1. Roses, AD; Lutz, MW; Saunders, AM; Goldgaber, D; Saul, R; Sundseth, SS; Akkari, PA; Roses, SM; Gottschalk, WK; Whitfield, KE; Vostrov, AA; Hauser, MA; Allingham, RR; Burns, DK; Chiba-Falek, O; Welsh-Bohmer, KA (2014). African-American TOMM40'523-APOE haplotypes are admixture of West African and Caucasian alleles.. Alzheimers Dement, 10(6), 592-601.e2. [doi]

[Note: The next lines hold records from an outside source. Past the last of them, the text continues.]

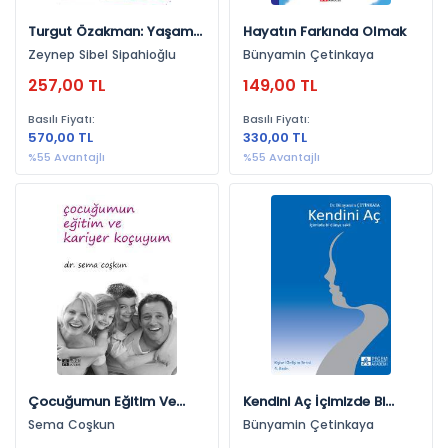
Turgut Özakman: Yaşamı
Hayatın Farkında Olmak
Ve Yapıtlarında
Zeynep Sibel Sipahioğlu
Bünyamin Çetinkaya
Toplumsal Sorunlar
257,00 TL
149,00 TL
Basılı Fiyatı:
Basılı Fiyatı:
570,00 TL
330,00 TL
%55 Avantajlı
%55 Avantajlı
Çocuğumun Eğitim Ve
Kendini Aç İçimizde Bi
Kariyer Koçuyum
Dünya Saklı
Sema Coşkun
Bünyamin Çetinkaya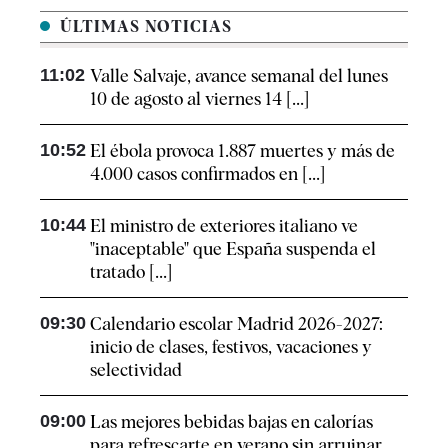
ÚLTIMAS NOTICIAS
11:02
Valle Salvaje, avance semanal del lunes
10 de agosto al viernes 14 [...]
10:52
El ébola provoca 1.887 muertes y más de
4.000 casos confirmados en [...]
10:44
El ministro de exteriores italiano ve
"inaceptable" que España suspenda el
tratado [...]
09:30
Calendario escolar Madrid 2026-2027:
inicio de clases, festivos, vacaciones y
selectividad
09:00
Las mejores bebidas bajas en calorías
para refrescarte en verano sin arruinar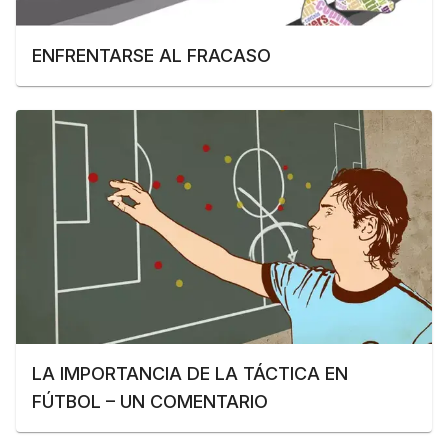
ENFRENTARSE AL FRACASO
LA IMPORTANCIA DE LA TÁCTICA EN
FÚTBOL – UN COMENTARIO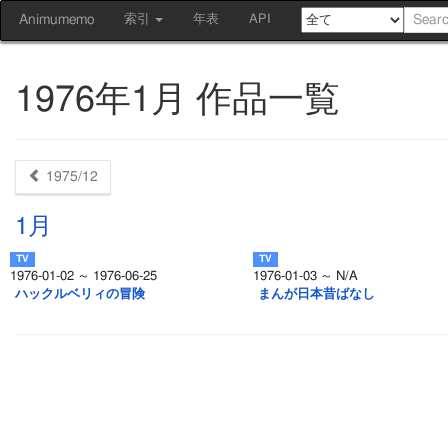
Animumemo
索引
年表
API
1976年1月 作品一覧
1975/12
1月
1976-01-02 ～ 1976-06-25
1976-01-03 ～ N/A
ハックルベリィの冒険
まんが日本昔ばなし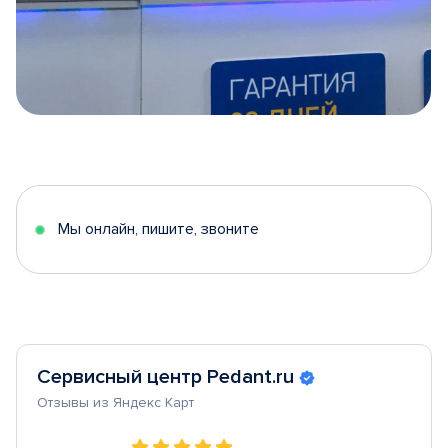
Item
1
of
5
Мы онлайн, пишите, звоните
Сервисный центр Pedant.ru
Отзывы из Яндекс Карт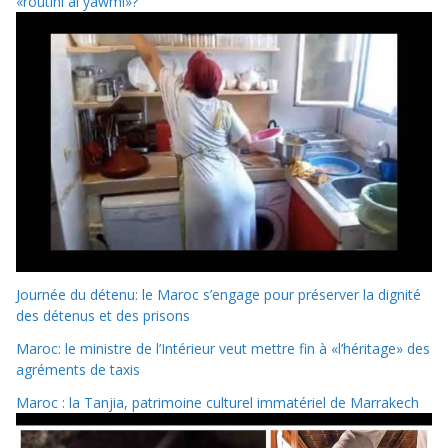
«routini al yawmi»?
Journée du détenu: le Maroc s’engage pour préserver la dignité
des détenus et des prisons
Maroc: le ministre de l’Intérieur veut mettre fin à «l’héritage» des
agréments de taxis
Maroc : la Tanjia, patrimoine culturel immatériel de Marrakech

   (last updated on 2025/06/16)

   Abstract:
   BACKGROUND: Several studies have demonstrated a lower apolipoprotein E4 (APOE ε4) allele frequency in African-Americans, but yet an increased age-related prevalence of AD. An algorithm for prevention clinical trials incorporating TOMM40'523 (Translocase of Outer Mitochondria Membrane) and APOE depends on accurate TOMM40'523-APOE haplotypes. METHODS: We have compared the APOE and TOMM40'523 phased haplotype frequencies of a 9.5 kb TOMM40/APOE genomic region in West African, Caucasian, and African-American cohorts. RESULTS: African-American haplotype frequency scans of poly-T lengths connected in phase with either APOE ε4 or APOE ε3 differ from both West Africans and Caucasians and represent admixture of several distinct West African and Caucasian haplotypes. A new West African TOMM40'523 haplotype, with APOE ε4 connected to a short TOMM40'523 allele, is observed in African-Americans but not Caucasians. CONCLUSION: These data have therapeutic implications for the age of onset risk algorithm estimates and the design of a prevention trial for African-Americans or other mixed ethnic populations.